En février 2026, le réseau des autoroutes transafricaines totalise 56 683 km et compte désormais plus de 50 % de sections asphaltées. Sur les neuf corridors prévus depuis 1971, un seul est annoncé comme entièrement achevé.
Pensé il y a plus de 50 ans par la Commission économique des Nations unies pour l’Afrique (CEA/UNECA), la Banque africaine de développement (BAD/AfDB) et l’Union africaine, ce réseau vise à relier le continent du nord au sud et de l’est à l’ouest. L’idée est simple, des routes continues pour réduire les temps de transport, faciliter les échanges et rendre les marchés plus proches les uns des autres.
Le corridor TAH 5 (Transsahélien), long de 4 496 km entre Dakar (Sénégal) et N’Djamena (Tchad), est présenté comme le seul itinéraire entièrement complet. Le TAH 2 (Transsaharien), Alger–Lagos (4 500 km), est décrit comme proche de l’achèvement.
Là où ça bloque : frontières, financements et sécurité
Plusieurs axes restent freinés par des problèmes concrets. Le TAH 4 (Le Caire–Le Cap), qui doit couvrir 10 228 km, est encore en chantier. L’Égypte annonce avoir terminé sa portion de 1 155 km, mais des retards persistent au Soudan, en Zambie et en Tanzanie.
Le TAH 1 (Le Caire–Dakar) est largement avancé le long des côtes méditerranéenne et atlantique, mais la fermeture de la frontière Algérie–Maroc empêche un passage continu, donc un trajet transcontinental simple.

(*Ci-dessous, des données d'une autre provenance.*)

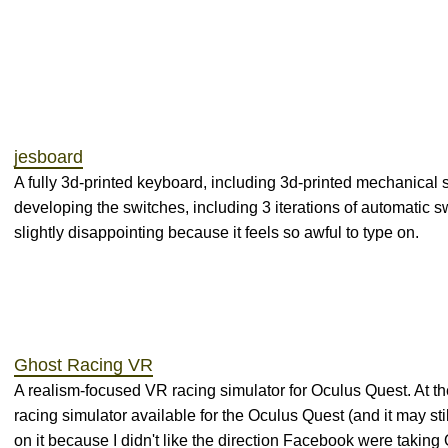
jesboard
A fully 3d-printed keyboard, including 3d-printed mechanical s
developing the switches, including 3 iterations of automatic 
slightly disappointing because it feels so awful to type on.
Ghost Racing VR
A realism-focused VR racing simulator for Oculus Quest. At the
racing simulator available for the Oculus Quest (and it may stil
on it because I didn't like the direction Facebook were taking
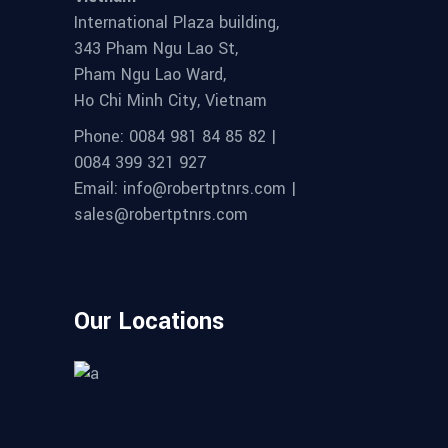
International Plaza building,
343 Pham Ngu Lao St,
Pham Ngu Lao Ward,
Ho Chi Minh City, Vietnam
Phone: 0084 981 84 85 82 |
0084 399 321 927
Email: info@robertptnrs.com |
sales@robertptnrs.com
Our Locations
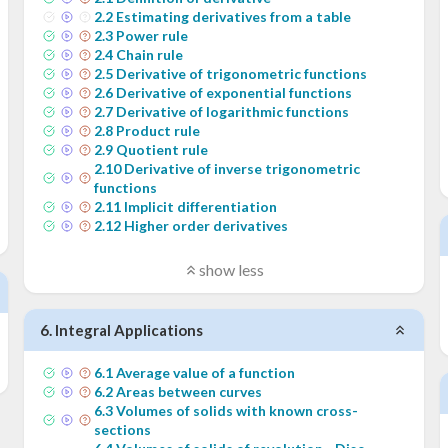
2
.
2
Estimating derivatives from a table
2
.
3
Power rule
2
.
4
Chain rule
2
.
5
Derivative of trigonometric functions
2
.
6
Derivative of exponential functions
2
.
7
Derivative of logarithmic functions
2
.
8
Product rule
2
.
9
Quotient rule
2
.
10
Derivative of inverse trigonometric
functions
2
.
11
Implicit differentiation
2
.
12
Higher order derivatives
show less
6
.
Integral Applications
6
.
1
Average value of a function
6
.
2
Areas between curves
6
.
3
Volumes of solids with known cross-
sections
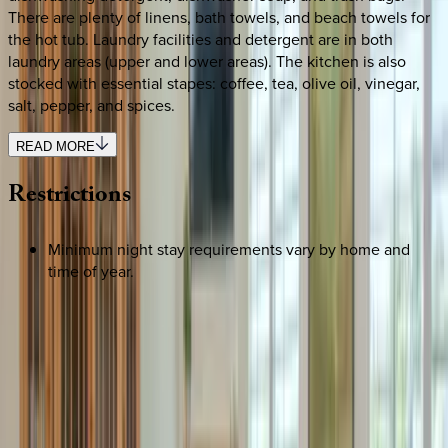
There are plenty of linens, bath towels, and beach towels for
the hot tub. Laundry facilities and detergent are in both
laundry areas (upper and lower areas). The kitchen is also
stocked with essential stapes: coffee, tea, olive oil, vinegar,
salt, pepper, and spices.
READ MORE
Restrictions
Minimum night stay requirements vary by home and
time of year.
REQUEST QUOTE
Use STILLSUMMER400 for $400 off $6,500+ (ends 8/31)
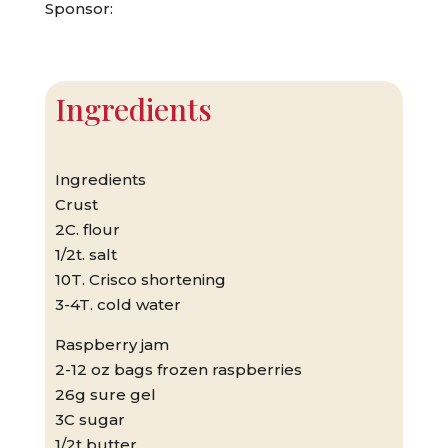
Sponsor:
Ingredients
Ingredients
Crust
2C. flour
1/2t. salt
10T. Crisco shortening
3-4T. cold water
Raspberry jam
2-12 oz bags frozen raspberries
26g sure gel
3C sugar
1/2t butter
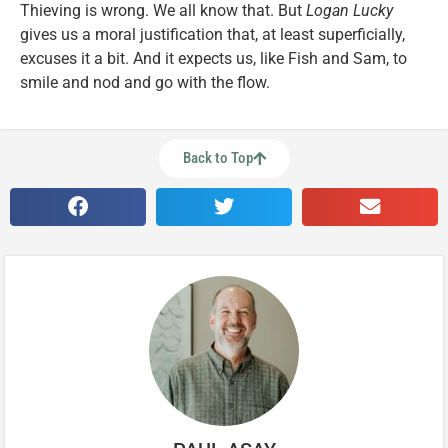
Thieving is wrong. We all know that. But
Logan Lucky
gives us a moral justification that, at least superficially,
excuses it a bit. And it expects us, like Fish and Sam, to
smile and nod and go with the flow.
Back to Top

À l’est, le TAH 8 (Lagos–Mombasa) fonctionne sur sa moitié orientale, notamment via le Kenya et l’Ouganda. Le problème est au centre : un « chaînon manquant » en RDC rend la traversée du corridor difficile dans la pratique.
En Afrique de l’Ouest, le corridor Abidjan–Lagos (1 028 km) doit entrer en construction en 2026, avec une fin annoncée pour 2030.
Au-delà des chantiers, trois freins reviennent : le financement, la sécurité et l’état des routes anciennes. En 2026, huit pays africains sont cités en situation de détresse de dette, ce qui pousse une partie des recettes vers le service de la dette plutôt que vers les infrastructures. Les conflits et les événements climatiques extrêmes, surtout en Afrique centrale, continuent aussi d’abîmer des tronçons et de retarder les travaux.